The task will by no means be easy, Scott said -- not with what the team is losing.
The Wildcats will graduate all-league first team and honorable mention players in Jordan Smith, Tyler Farmer, Jared Bader, Trevor Leahy, Dustin Ester, J.T. Thompson and Austin DeGraeve.
They will lose nearly half of their touchdowns, three of their top four receivers and two of their top three running backs.
This was a great senior class, Scott said, and figuring out a way to replace them comes long before figuring out a way to knock off the area's perennially powerful programs.
"Our seniors this year, that was the best team we've had top to bottom," Scott said. "It was the best team since I've been head coach and how we played the quality opponents reflects that.
"Our seniors set such an example for our younger guys in the way they worked and how they approached practices."
Some of the pieces to fill those holes are already in place, especially on offense.
Junior quarterback Jake Morse really grew into the position over the season, Scott said, and that was evident in his numbers. He piled up 15 touchdowns and had just nine interceptions, a major improvement from his nine touchdown and seven pick season he had as a sophomore.
"You look back and four of those interceptions were tipped at the line, so the numbers are even a little deceptive," Scott said. "Jake really had a good year for us. He grew and improved in one year as much as any player I've ever had."

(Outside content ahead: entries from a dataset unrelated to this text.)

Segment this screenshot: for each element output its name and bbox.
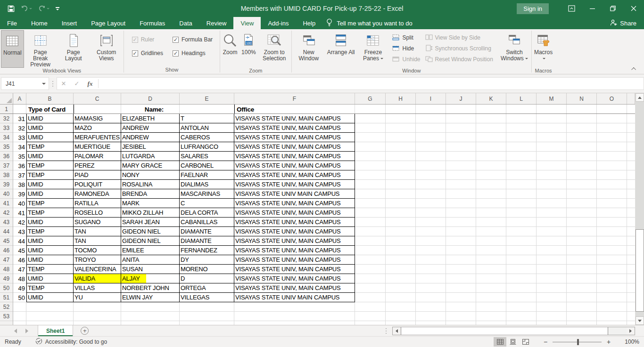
cell-middle-name[interactable]: ORTEGA bbox=[180, 283, 234, 293]
cell-middle-name[interactable]: VILLEGAS bbox=[180, 293, 234, 302]
cell-last-name[interactable]: POLIQUIT bbox=[74, 180, 121, 189]
cell-last-name[interactable]: MAZO bbox=[74, 123, 121, 133]
zoom-slider-thumb[interactable] bbox=[577, 339, 579, 345]
row-header-52[interactable]: 52 bbox=[0, 302, 13, 312]
cell-type-of-card[interactable]: UMID bbox=[26, 246, 74, 255]
cell-last-name[interactable]: TAN bbox=[74, 227, 121, 236]
formula-input[interactable] bbox=[100, 78, 644, 89]
horizontal-scrollbar-thumb[interactable] bbox=[401, 327, 608, 335]
name-box-dropdown-icon[interactable] bbox=[42, 83, 46, 85]
minimize-button[interactable] bbox=[582, 0, 603, 17]
scrollbar-resize-grip[interactable] bbox=[386, 328, 387, 334]
cell-first-name[interactable]: MIKKO ZILLAH bbox=[121, 208, 180, 218]
vertical-scrollbar-track[interactable] bbox=[636, 102, 644, 229]
tab-file[interactable]: File bbox=[0, 17, 24, 29]
cell-rownum[interactable]: 38 bbox=[13, 180, 26, 189]
cell-middle-name[interactable]: DIAMANTE bbox=[180, 236, 234, 246]
vertical-scrollbar-thumb[interactable] bbox=[636, 229, 644, 312]
zoom-to-selection-button[interactable]: Zoom to Selection bbox=[258, 30, 291, 68]
row-header-51[interactable]: 51 bbox=[0, 293, 13, 302]
cell-office[interactable]: VISAYAS STATE UNIV, MAIN CAMPUS bbox=[234, 114, 355, 123]
cell-office[interactable]: VISAYAS STATE UNIV, MAIN CAMPUS bbox=[234, 142, 355, 152]
column-header-M[interactable]: M bbox=[537, 93, 567, 104]
ribbon-display-options-icon[interactable] bbox=[561, 0, 582, 17]
macros-button[interactable]: Macros bbox=[532, 30, 554, 68]
select-all-button[interactable] bbox=[0, 93, 13, 104]
cell-middle-name[interactable]: FAELNAR bbox=[180, 170, 234, 180]
column-header-N[interactable]: N bbox=[567, 93, 597, 104]
headings-checkbox[interactable]: ✓ Headings bbox=[173, 50, 213, 56]
zoom-100-button[interactable]: 100 100% bbox=[239, 30, 258, 68]
page-break-preview-shortcut[interactable] bbox=[519, 337, 532, 347]
cell-first-name[interactable]: ELIZABETH bbox=[121, 114, 180, 123]
arrange-all-button[interactable]: Arrange All bbox=[325, 30, 357, 68]
cell-middle-name[interactable]: MORENO bbox=[180, 265, 234, 274]
cell-rownum[interactable]: 48 bbox=[13, 274, 26, 283]
cell-office[interactable]: VISAYAS STATE UNIV, MAIN CAMPUS bbox=[234, 180, 355, 189]
cell-last-name[interactable]: TAN bbox=[74, 236, 121, 246]
tab-formulas[interactable]: Formulas bbox=[132, 17, 172, 29]
row-header-45[interactable]: 45 bbox=[0, 236, 13, 246]
cell-office[interactable]: VISAYAS STATE UNIV, MAIN CAMPUS bbox=[234, 274, 355, 283]
cell-rownum[interactable]: 49 bbox=[13, 283, 26, 293]
cell-rownum[interactable]: 32 bbox=[13, 123, 26, 133]
new-window-button[interactable]: New Window bbox=[292, 30, 325, 68]
cell-last-name[interactable]: ROSELLO bbox=[74, 208, 121, 218]
cell-first-name[interactable]: GIDEON NIEL bbox=[121, 236, 180, 246]
cell-first-name[interactable]: ANITA bbox=[121, 255, 180, 265]
zoom-button[interactable]: Zoom bbox=[221, 30, 239, 68]
cell-office[interactable]: VISAYAS STATE UNIV, MAIN CAMPUS bbox=[234, 170, 355, 180]
cell-rownum[interactable]: 36 bbox=[13, 161, 26, 170]
cell-rownum[interactable]: 44 bbox=[13, 236, 26, 246]
cell-rownum[interactable]: 45 bbox=[13, 246, 26, 255]
cell-first-name[interactable]: NORBERT JOHN bbox=[121, 283, 180, 293]
column-header-B[interactable]: B bbox=[26, 93, 74, 104]
column-header-C[interactable]: C bbox=[74, 93, 121, 104]
cell-type-of-card[interactable]: UMID bbox=[26, 180, 74, 189]
cell-office[interactable]: VISAYAS STATE UNIV, MAIN CAMPUS bbox=[234, 161, 355, 170]
gridlines-checkbox[interactable]: ✓ Gridlines bbox=[132, 50, 163, 56]
cell-middle-name[interactable]: C bbox=[180, 199, 234, 208]
cell-last-name[interactable]: MUERTIGUE bbox=[74, 142, 121, 152]
formula-bar-checkbox[interactable]: ✓ Formula Bar bbox=[173, 36, 213, 43]
cell-type-of-card[interactable]: UMID bbox=[26, 236, 74, 246]
row-header-32[interactable]: 32 bbox=[0, 114, 13, 123]
cell-rownum[interactable]: 41 bbox=[13, 208, 26, 218]
column-header-A[interactable]: A bbox=[13, 93, 26, 104]
normal-view-button[interactable]: Normal bbox=[1, 30, 24, 68]
row-header-53[interactable]: 53 bbox=[0, 312, 13, 321]
cell-type-of-card[interactable]: UMID bbox=[26, 152, 74, 161]
cell-middle-name[interactable]: DY bbox=[180, 255, 234, 265]
cancel-icon[interactable]: ✕ bbox=[57, 80, 70, 87]
cell-rownum[interactable]: 39 bbox=[13, 189, 26, 199]
cell-office[interactable]: VISAYAS STATE UNIV MAIN CAMPUS bbox=[234, 189, 355, 199]
name-box[interactable]: J41 bbox=[1, 77, 49, 90]
column-header-J[interactable]: J bbox=[446, 93, 476, 104]
cell-office[interactable]: VISAYAS STATE UNIV MAIN CAMPUS bbox=[234, 293, 355, 302]
cell-type-of-card[interactable]: UMID bbox=[26, 133, 74, 142]
cell-middle-name[interactable]: DIALIMAS bbox=[180, 180, 234, 189]
cell-middle-name[interactable]: DIAMANTE bbox=[180, 227, 234, 236]
cell-first-name[interactable]: LUTGARDA bbox=[121, 152, 180, 161]
cell-rownum[interactable]: 50 bbox=[13, 293, 26, 302]
cell-rownum[interactable]: 33 bbox=[13, 133, 26, 142]
cell-middle-name[interactable]: FERNANDEZ bbox=[180, 246, 234, 255]
synchronous-scrolling-button[interactable]: Synchronous Scrolling bbox=[425, 44, 493, 53]
column-header-partial[interactable] bbox=[627, 93, 635, 104]
new-sheet-button[interactable]: + bbox=[81, 327, 89, 335]
tab-help[interactable]: Help bbox=[296, 17, 322, 29]
cell-first-name[interactable]: ROSALINA bbox=[121, 180, 180, 189]
cell-rownum[interactable]: 37 bbox=[13, 170, 26, 180]
tab-add-ins[interactable]: Add-ins bbox=[261, 17, 296, 29]
row-header-49[interactable]: 49 bbox=[0, 274, 13, 283]
cell-rownum[interactable]: 40 bbox=[13, 199, 26, 208]
tab-view[interactable]: View bbox=[233, 17, 261, 29]
cell-office[interactable]: VISAYAS STATE UNIV, MAIN CAMPUS bbox=[234, 123, 355, 133]
cell-first-name[interactable]: ANDREW bbox=[121, 123, 180, 133]
row-header-1[interactable]: 1 bbox=[0, 105, 13, 114]
column-header-G[interactable]: G bbox=[355, 93, 386, 104]
previous-sheet-icon[interactable] bbox=[14, 329, 17, 333]
cell-type-of-card[interactable]: TEMP bbox=[26, 208, 74, 218]
column-header-E[interactable]: E bbox=[180, 93, 234, 104]
redo-icon[interactable] bbox=[38, 5, 50, 12]
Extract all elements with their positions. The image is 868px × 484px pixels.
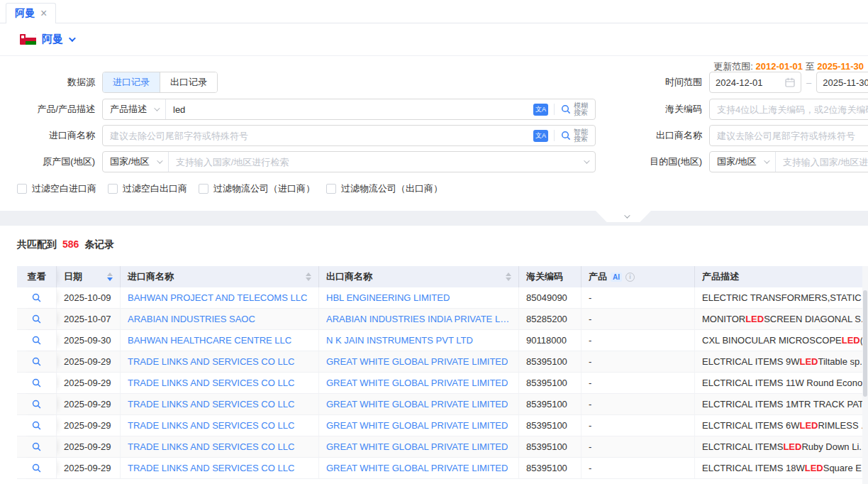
exporter-link[interactable]: HBL ENGINEERING LIMITED <box>326 292 450 303</box>
checkbox-filter-blank-exporter[interactable]: 过滤空白出口商 <box>108 182 187 195</box>
table-row: 2025-09-30 BAHWAN HEALTHCARE CENTRE LLC … <box>17 330 868 351</box>
magnifier-icon <box>31 420 42 431</box>
scrollbar-thumb[interactable] <box>863 290 867 397</box>
product-search-group: 产品描述 文A 模糊 搜索 <box>102 99 596 120</box>
row-hs-code: 85049090 <box>519 287 582 308</box>
row-product: - <box>582 309 695 329</box>
chevron-down-icon <box>624 212 630 218</box>
view-button[interactable] <box>31 463 42 473</box>
exporter-link[interactable]: ARABIAN INDUSTRIES INDIA PRIVATE LIMIT..… <box>326 314 511 324</box>
checkbox-filter-blank-importer[interactable]: 过滤空白进口商 <box>17 182 96 195</box>
row-date: 2025-09-29 <box>57 373 121 393</box>
view-button[interactable] <box>31 441 42 452</box>
chevron-down-icon <box>157 158 162 163</box>
row-date: 2025-09-29 <box>57 436 121 457</box>
chevron-down-icon[interactable] <box>69 35 76 42</box>
importer-link[interactable]: BAHWAN PROJECT AND TELECOMS LLC <box>128 292 307 303</box>
search-form: 更新范围: 2012-01-01 至 2025-11-30 数据源 进口记录 出… <box>0 56 868 211</box>
destination-country-input[interactable] <box>776 152 868 172</box>
header-date[interactable]: 日期 <box>57 266 121 287</box>
exporter-label: 出口商名称 <box>640 129 702 142</box>
importer-link[interactable]: TRADE LINKS AND SERVICES CO LLC <box>128 378 294 388</box>
origin-country-select[interactable]: 国家/地区 <box>103 152 169 172</box>
close-icon[interactable]: × <box>40 8 47 19</box>
collapse-button[interactable] <box>596 211 651 222</box>
exporter-link[interactable]: GREAT WHITE GLOBAL PRIVATE LIMITED <box>326 399 508 409</box>
row-product: - <box>582 373 695 393</box>
country-selector[interactable]: 阿曼 <box>42 33 63 46</box>
translate-icon[interactable]: 文A <box>533 130 548 142</box>
calendar-icon[interactable] <box>785 77 795 87</box>
product-label: 产品/产品描述 <box>17 103 95 116</box>
exporter-link[interactable]: GREAT WHITE GLOBAL PRIVATE LIMITED <box>326 420 508 431</box>
checkbox-filter-logistics-importer[interactable]: 过滤物流公司（进口商） <box>199 182 315 195</box>
search-icon <box>560 104 572 115</box>
header-exporter[interactable]: 出口商名称 <box>319 266 519 287</box>
date-start-input[interactable] <box>716 77 781 88</box>
importer-link[interactable]: TRADE LINKS AND SERVICES CO LLC <box>128 356 294 367</box>
row-description: ELECTRIC TRANSFORMERS,STATIC C... <box>695 287 868 308</box>
magnifier-icon <box>31 314 42 324</box>
importer-link[interactable]: TRADE LINKS AND SERVICES CO LLC <box>128 463 294 473</box>
date-end-input[interactable] <box>823 77 868 88</box>
view-button[interactable] <box>31 399 42 409</box>
product-search-input[interactable] <box>166 99 526 119</box>
translate-icon[interactable]: 文A <box>533 104 548 116</box>
exporter-link[interactable]: GREAT WHITE GLOBAL PRIVATE LIMITED <box>326 463 508 473</box>
checkbox-filter-logistics-exporter[interactable]: 过滤物流公司（出口商） <box>326 182 443 195</box>
importer-link[interactable]: ARABIAN INDUSTRIES SAOC <box>128 314 255 324</box>
sort-icon[interactable] <box>306 273 311 281</box>
checkbox-icon <box>326 184 336 194</box>
origin-country-input[interactable] <box>169 152 584 172</box>
view-button[interactable] <box>31 314 42 324</box>
header-hs-code: 海关编码 <box>519 266 582 287</box>
table-row: 2025-09-29 TRADE LINKS AND SERVICES CO L… <box>17 373 868 394</box>
view-button[interactable] <box>31 378 42 388</box>
row-description: ELCTRICAL ITEMS 9W LED Tiltable sp... <box>695 351 868 372</box>
row-product: - <box>582 394 695 414</box>
importer-link[interactable]: BAHWAN HEALTHCARE CENTRE LLC <box>128 335 291 346</box>
view-button[interactable] <box>31 356 42 367</box>
exporter-input[interactable] <box>709 125 868 146</box>
row-hs-code: 85395100 <box>519 436 582 457</box>
data-source-label: 数据源 <box>17 76 95 89</box>
row-description: MONITOR LED SCREEN DIAGONAL S... <box>695 309 868 329</box>
collapse-band <box>0 211 868 226</box>
header-product: 产品 AI i <box>582 266 695 287</box>
chevron-down-icon[interactable] <box>584 158 589 163</box>
row-date: 2025-10-09 <box>57 287 121 308</box>
checkbox-icon <box>17 184 27 194</box>
match-count-line: 共匹配到 586 条记录 <box>17 238 114 251</box>
toggle-export-records[interactable]: 出口记录 <box>160 72 217 92</box>
row-date: 2025-09-29 <box>57 458 121 478</box>
sort-icon[interactable] <box>107 273 113 281</box>
magnifier-icon <box>31 335 42 346</box>
destination-country-select[interactable]: 国家/地区 <box>710 152 776 172</box>
exporter-link[interactable]: GREAT WHITE GLOBAL PRIVATE LIMITED <box>326 378 508 388</box>
importer-input[interactable] <box>103 126 526 145</box>
product-type-select[interactable]: 产品描述 <box>103 99 166 119</box>
toggle-import-records[interactable]: 进口记录 <box>103 72 160 92</box>
header-importer[interactable]: 进口商名称 <box>121 266 319 287</box>
importer-link[interactable]: TRADE LINKS AND SERVICES CO LLC <box>128 399 294 409</box>
row-date: 2025-09-29 <box>57 394 121 414</box>
hs-code-input[interactable] <box>709 99 868 120</box>
checkbox-icon <box>199 184 208 194</box>
view-button[interactable] <box>31 335 42 346</box>
info-icon[interactable]: i <box>625 273 635 282</box>
vertical-scrollbar[interactable] <box>862 266 868 484</box>
table-body: 2025-10-09 BAHWAN PROJECT AND TELECOMS L… <box>17 287 868 479</box>
exporter-link[interactable]: GREAT WHITE GLOBAL PRIVATE LIMITED <box>326 356 508 367</box>
view-button[interactable] <box>31 420 42 431</box>
smart-search-button[interactable]: 智能 搜索 <box>560 128 588 143</box>
row-description: ELCTRICAL ITEMS 18W LED Square E... <box>695 458 868 478</box>
sort-icon[interactable] <box>506 273 511 281</box>
importer-link[interactable]: TRADE LINKS AND SERVICES CO LLC <box>128 441 294 452</box>
view-button[interactable] <box>31 292 42 303</box>
tab-oman[interactable]: 阿曼 × <box>6 3 56 24</box>
exporter-link[interactable]: N K JAIN INSTRUMENTS PVT LTD <box>326 335 473 346</box>
filter-checkbox-row: 过滤空白进口商 过滤空白出口商 过滤物流公司（进口商） 过滤物流公司（出口商） <box>17 182 443 195</box>
fuzzy-search-button[interactable]: 模糊 搜索 <box>560 102 588 116</box>
importer-link[interactable]: TRADE LINKS AND SERVICES CO LLC <box>128 420 294 431</box>
exporter-link[interactable]: GREAT WHITE GLOBAL PRIVATE LIMITED <box>326 441 508 452</box>
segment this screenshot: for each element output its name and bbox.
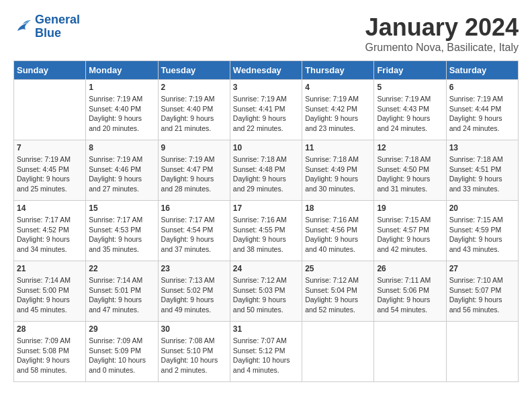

DeGraeve, Bader and Farmer made for three of Morse's favorite targets, but he does return junior Erik Hill, who developed into one of the area's top tight ends with 22 receptions and 451 yards -- not to mention a team-leading eight touchdowns.
Hill will be joined by junior Shane Miller, who scored touchdowns in all three phases of the game. He returned a punt, returned an interception and scored three offensive touchdowns.
"Jake's going to be very comfortable in the offense next year, and we're going to have some important kids back," Scott said. "We're also going to have to have some younger kids step up."
It's exciting, Scott said -- exciting because of what is coming back, exciting because of the challenges that lay ahead and exciting because he's sure his team will be more confident heading into another season in the Frontier League's upper division.
But that doesn't mean he's thrilled with 2006. It was a good experience, he said, but the Cats will have to learn some lessons and move on.
"Week in and week out we'd be in it until that fourth quarter, but we don't have the resources in place yet to compete with the quality programs week in and week out. We're getting there though," he said. "I think we're getting better. Still, at some point the moral victories have to stop."